Data extracted from a collection:
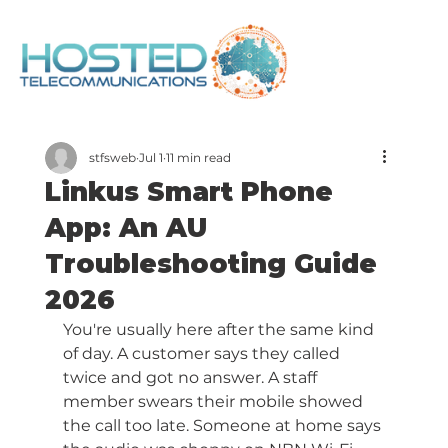
stfsweb
Jul 1
11 min read
Linkus Smart Phone
App: An AU
Troubleshooting Guide
2026
You're usually here after the same kind 
of day. A customer says they called 
twice and got no answer. A staff 
member swears their mobile showed 
the call too late. Someone at home says 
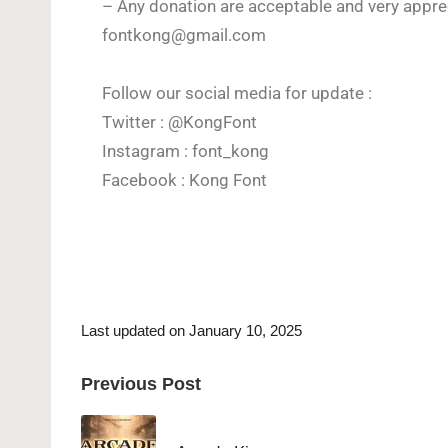
– Any donation are acceptable and very apprec
fontkong@gmail.com
Follow our social media for update :
Twitter : @KongFont
Instagram : font_kong
Facebook : Kong Font
Last updated on January 10, 2025
Previous Post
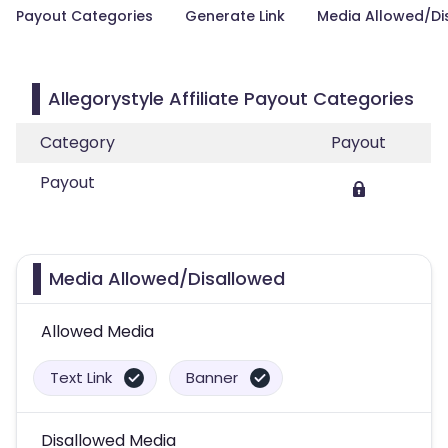
Payout Categories
Generate Link
Media Allowed/Di
Allegorystyle Affiliate Payout Categories
Category
Payout
Payout
Media Allowed/Disallowed
Allowed Media
Text Link
Banner
Disallowed Media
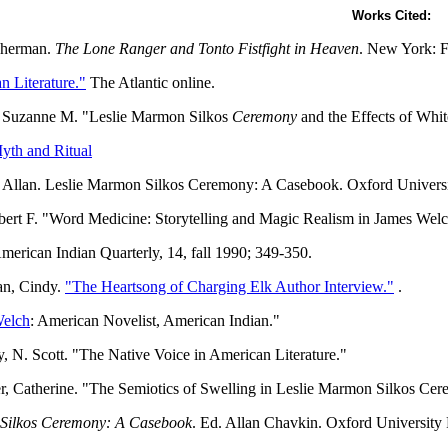
Works Cited:
Sherman.
The Lone Ranger and Tonto Fistfight in Heaven
. New York: F
n Literature."
The Atlantic online.
 Suzanne M. "Leslie Marmon Silkos
Ceremony
and the Effects of Whi
yth and Ritual
 Allan. Leslie Marmon Silkos Ceremony: A Casebook. Oxford Universi
bert F. "Word Medicine: Storytelling and Magic Realism in James Wel
American Indian Quarterly, 14, fall 1990; 349-350.
n, Cindy.
"The Heartsong of Charging Elk Author Interview."
.
Welch
: American Novelist, American Indian."
 N. Scott. "The Native Voice in American Literature."
r, Catherine. "The Semiotics of Swelling in Leslie Marmon Silkos Ce
Silkos Ceremony: A Casebook
. Ed. Allan Chavkin. Oxford University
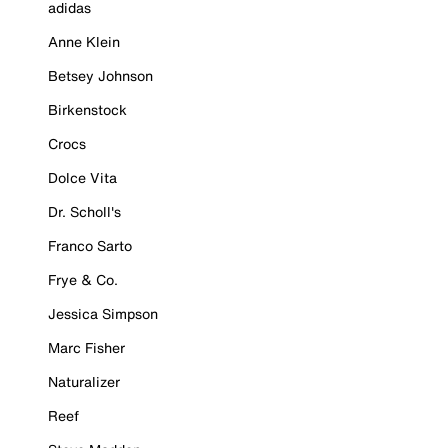
adidas
Anne Klein
Betsey Johnson
Birkenstock
Crocs
Dolce Vita
Dr. Scholl's
Franco Sarto
Frye & Co.
Jessica Simpson
Marc Fisher
Naturalizer
Reef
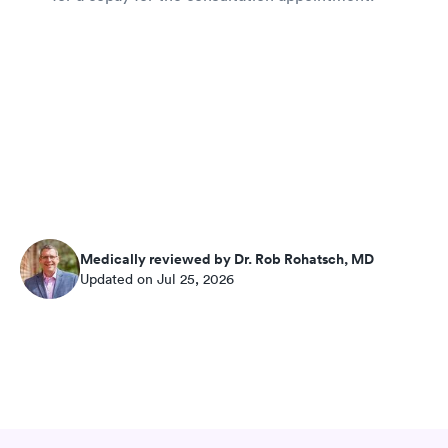
Medically reviewed by Dr. Rob Rohatsch, MD
Updated on Jul 25, 2026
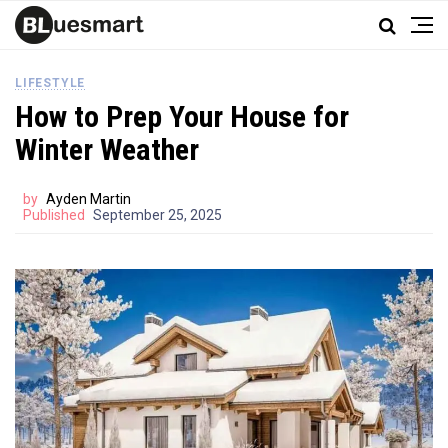
LIFESTYLE
How to Prep Your House for
Winter Weather
by
Ayden Martin
Published
September 25, 2025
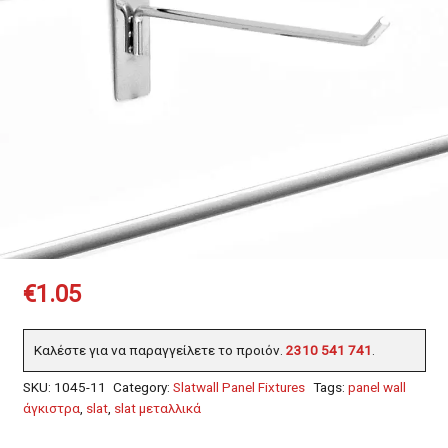
€
1.05
Καλέστε για να παραγγείλετε το προιόν.
2310 541 741
.
SKU:
1045-11
Category:
Slatwall Panel Fixtures
Tags:
panel wall
άγκιστρα
,
slat
,
slat μεταλλικά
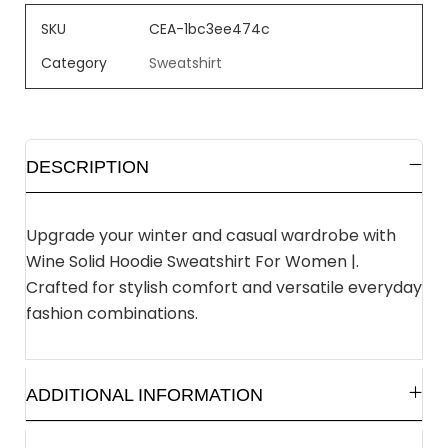
SKU
CEA-1bc3ee474c
Category
Sweatshirt
DESCRIPTION
Upgrade your winter and casual wardrobe with
Wine Solid Hoodie Sweatshirt For Women |.
Crafted for stylish comfort and versatile everyday
fashion combinations.
ADDITIONAL INFORMATION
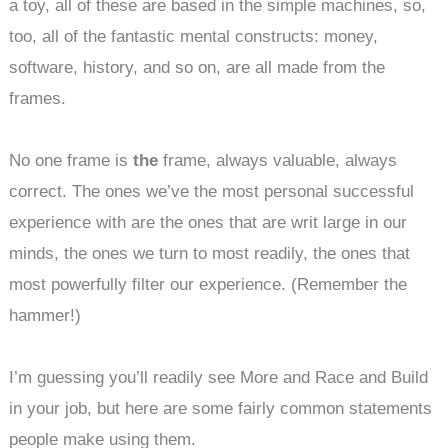
a toy, all of these are based in the simple machines, so,
too, all of the fantastic mental constructs: money,
software, history, and so on, are all made from the
frames.
No one frame is
the
frame, always valuable, always
correct. The ones we’ve the most personal successful
experience with are the ones that are writ large in our
minds, the ones we turn to most readily, the ones that
most powerfully filter our experience. (Remember the
hammer!)
I’m guessing you’ll readily see More and Race and Build
in your job, but here are some fairly common statements
people make using them.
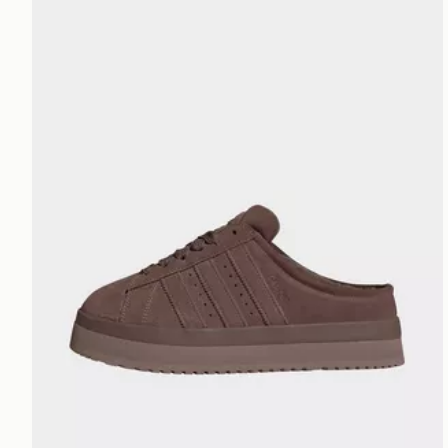
adidas Campus 00s Winter Low Shoes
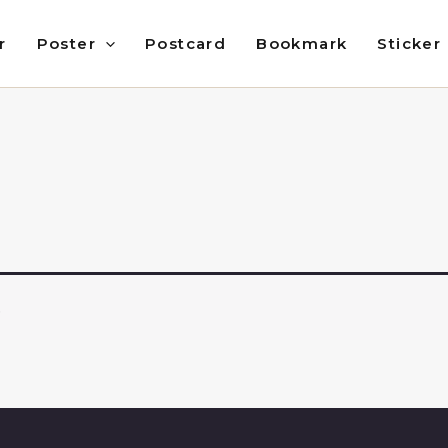
r
Poster
Postcard
Bookmark
Sticker
.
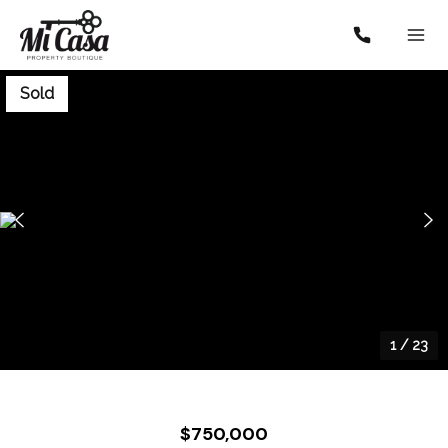
Sold
1
/
23
$750,000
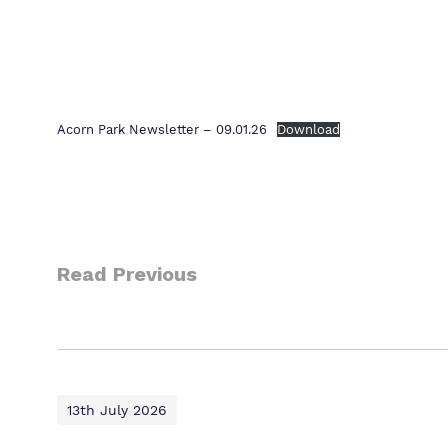
Acorn Park Newsletter – 09.01.26
Download
Read Previous
13th July 2026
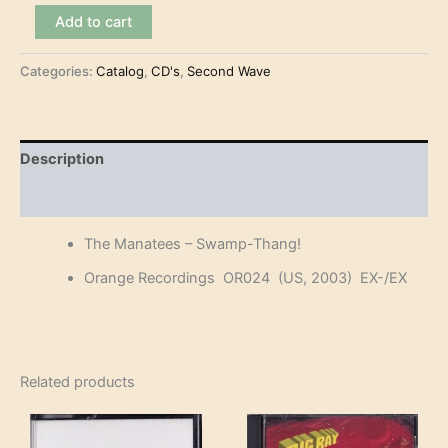
The
Add to cart
Manatees
-
Categories:
Catalog
,
CD's
,
Second Wave
Swamp-
Thang!
(CD)
quantity
Description
Reviews (0)
The Manatees – Swamp-Thang!
Orange Recordings OR024 (US, 2003) EX-/EX
Related products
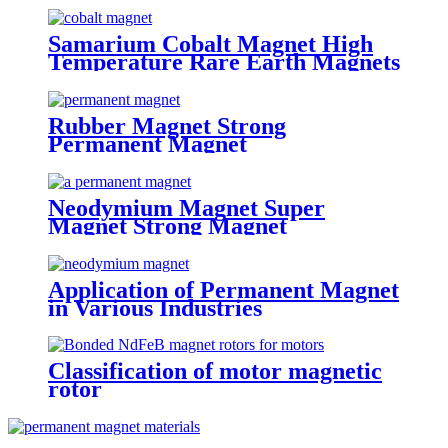
Samarium Cobalt Magnet High
Temperature Rare Earth Magnets
Rubber Magnet Strong
Permanent Magnet
Neodymium Magnet Super
Magnet Strong Magnet
Application of Permanent Magnet
in Various Industries
Classification of motor magnetic
rotor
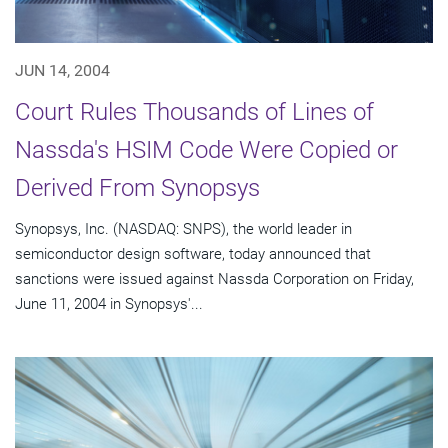
JUN 14, 2004
Court Rules Thousands of Lines of
Nassda's HSIM Code Were Copied or
Derived From Synopsys
Synopsys, Inc. (NASDAQ: SNPS), the world leader in
semiconductor design software, today announced that
sanctions were issued against Nassda Corporation on Friday,
June 11, 2004 in Synopsys'...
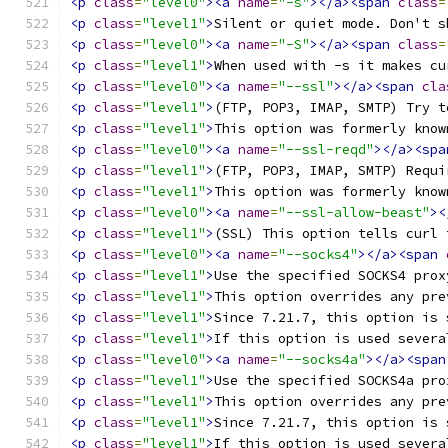
<p
class
=
"level0"
><a
name
=
"-s"
></a><span
class
=
<p
class
=
"level1"
>
Silent or quiet mode. Don't s
<p
class
=
"level0"
><a
name
=
"-S"
></a><span
class
=
<p
class
=
"level1"
>
When used with -s it makes cu
<p
class
=
"level0"
><a
name
=
"--ssl"
></a><span
cla
<p
class
=
"level1"
>
(FTP, POP3, IMAP, SMTP) Try t
<p
class
=
"level1"
>
This option was formerly know
<p
class
=
"level0"
><a
name
=
"--ssl-reqd"
></a><spa
<p
class
=
"level1"
>
(FTP, POP3, IMAP, SMTP) Requi
<p
class
=
"level1"
>
This option was formerly know
<p
class
=
"level0"
><a
name
=
"--ssl-allow-beast"
><
<p
class
=
"level1"
>
(SSL) This option tells curl 
<p
class
=
"level0"
><a
name
=
"--socks4"
></a><span
<p
class
=
"level1"
>
Use the specified SOCKS4 prox
<p
class
=
"level1"
>
This option overrides any pre
<p
class
=
"level1"
>
Since 7.21.7, this option is 
<p
class
=
"level1"
>
If this option is used severa
<p
class
=
"level0"
><a
name
=
"--socks4a"
></a><span
<p
class
=
"level1"
>
Use the specified SOCKS4a pro
<p
class
=
"level1"
>
This option overrides any pre
<p
class
=
"level1"
>
Since 7.21.7, this option is 
<p
class
=
"level1"
>
If this option is used severa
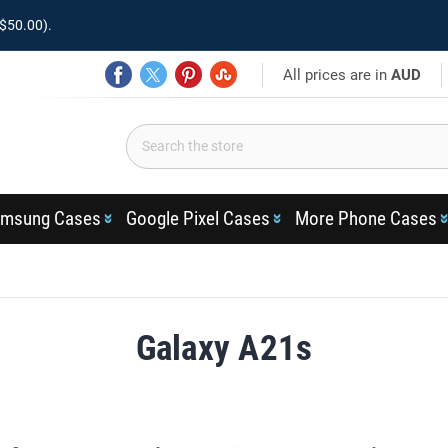
$50.00).
All prices are in
AUD
msung Cases
Google Pixel Cases
More Phone Cases
Galaxy A21s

> _TASK_: Give back all the records as they stand, but with no pictures in the copy.

> _COMPLETED EXERCISE_:
stfsweb
Jul 1
11 min read
Linkus Smart Phone
App: An AU
Troubleshooting Guide
2026
You're usually here after the same kind 
of day. A customer says they called 
twice and got no answer. A staff 
member swears their mobile showed 
the call too late. Someone at home says 
– Any donation are acceptable and very apprec
fontkong@gmail.com
Follow our social media for update :
Twitter : @KongFont
Instagram : font_kong
Facebook : Kong Font
Last updated on January 10, 2025
Previous Post
Payout Categories
Generate Link
Media Allowed/Di
Allegorystyle Affiliate Payout Categories
Category
Payout
Payout
Media Allowed/Disallowed
Allowed Media
Text Link
Banner
Disallowed Media
Works Cited:
Sherman.
The Lone Ranger and Tonto Fistfight in Heaven
. New York: F
n Literature."
The Atlantic online.
 Suzanne M. "Leslie Marmon Silkos
Ceremony
and the Effects of Whi
yth and Ritual
 Allan. Leslie Marmon Silkos Ceremony: A Casebook. Oxford Universi
bert F. "Word Medicine: Storytelling and Magic Realism in James Wel
American Indian Quarterly, 14, fall 1990; 349-350.
n, Cindy.
"The Heartsong of Charging Elk Author Interview."
.
Welch
: American Novelist, American Indian."
 N. Scott. "The Native Voice in American Literature."
r, Catherine. "The Semiotics of Swelling in Leslie Marmon Silkos Ce
Silkos Ceremony: A Casebook
. Ed. Allan Chavkin. Oxford University
adidas
Anne Klein
Betsey Johnson
Birkenstock
Crocs
Dolce Vita
Dr. Scholl's
Franco Sarto
Frye & Co.
Jessica Simpson
Marc Fisher
Naturalizer
Reef
Medically reviewed by Dr. Rob Rohatsch, MD
Updated on Jul 25, 2026
LIFESTYLE
How to Prep Your House for
Winter Weather
by
Ayden Martin
Published
September 25, 2025
€
1.05
Καλέστε για να παραγγείλετε το προιόν.
2310 541 741
.
SKU:
1045-11
Category:
Slatwall Panel Fixtures
Tags:
panel wall
άγκιστρα
,
slat
,
slat μεταλλικά
SKU
CEA-1bc3ee474c
Category
Sweatshirt
DESCRIPTION
Upgrade your winter and casual wardrobe with
Wine Solid Hoodie Sweatshirt For Women |.
Crafted for stylish comfort and versatile everyday
fashion combinations.
ADDITIONAL INFORMATION
a toy, all of these are based in the simple machines, so,
too, all of the fantastic mental constructs: money,
software, history, and so on, are all made from the
frames.
No one frame is
the
frame, always valuable, always
correct. The ones we’ve the most personal successful
experience with are the ones that are writ large in our
minds, the ones we turn to most readily, the ones that
most powerfully filter our experience. (Remember the
hammer!)
I’m guessing you’ll readily see More and Race and Build
in your job, but here are some fairly common statements
people make using them.
adidas Campus 00s Winter Low Shoes
r
Poster
Postcard
Bookmark
Sticker
.
Sold
1
/
23
$750,000
Acorn Park Newsletter – 09.01.26
Download
Read Previous
13th July 2026
The
Add to cart
Manatees
-
Categories:
Catalog
,
CD's
,
Second Wave
Swamp-
Thang!
(CD)
quantity
Description
Reviews (0)
The Manatees – Swamp-Thang!
Orange Recordings OR024 (US, 2003) EX-/EX
Related products
Samarium Cobalt Magnet High
Temperature Rare Earth Magnets
Rubber Magnet Strong
Permanent Magnet
Neodymium Magnet Super
Magnet Strong Magnet
Application of Permanent Magnet
in Various Industries
Classification of motor magnetic
rotor
JUN 14, 2004
Court Rules Thousands of Lines of
Nassda's HSIM Code Were Copied or
Derived From Synopsys
Synopsys, Inc. (NASDAQ: SNPS), the world leader in
semiconductor design software, today announced that
sanctions were issued against Nassda Corporation on Friday,
June 11, 2004 in Synopsys'...
<p
class
=
"level0"
><a
name
=
"-s"
></a><span
class
=
<p
class
=
"level1"
>
Silent or quiet mode. Don't s
<p
class
=
"level0"
><a
name
=
"-S"
></a><span
class
=
<p
class
=
"level1"
>
When used with -s it makes cu
<p
class
=
"level0"
><a
name
=
"--ssl"
></a><span
cla
<p
class
=
"level1"
>
(FTP, POP3, IMAP, SMTP) Try t
<p
class
=
"level1"
>
This option was formerly know
<p
class
=
"level0"
><a
name
=
"--ssl-reqd"
></a><spa
<p
class
=
"level1"
>
(FTP, POP3, IMAP, SMTP) Requi
<p
class
=
"level1"
>
This option was formerly know
<p
class
=
"level0"
><a
name
=
"--ssl-allow-beast"
><
<p
class
=
"level1"
>
(SSL) This option tells curl 
<p
class
=
"level0"
><a
name
=
"--socks4"
></a><span
<p
class
=
"level1"
>
Use the specified SOCKS4 prox
<p
class
=
"level1"
>
This option overrides any pre
<p
class
=
"level1"
>
Since 7.21.7, this option is 
<p
class
=
"level1"
>
If this option is used severa
<p
class
=
"level0"
><a
name
=
"--socks4a"
></a><span
<p
class
=
"level1"
>
Use the specified SOCKS4a pro
<p
class
=
"level1"
>
This option overrides any pre
<p
class
=
"level1"
>
Since 7.21.7, this option is 
<p
class
=
"level1"
>
If this option is used severa
$50.00).
All prices are in
AUD
msung Cases
Google Pixel Cases
More Phone Cases
Galaxy A21s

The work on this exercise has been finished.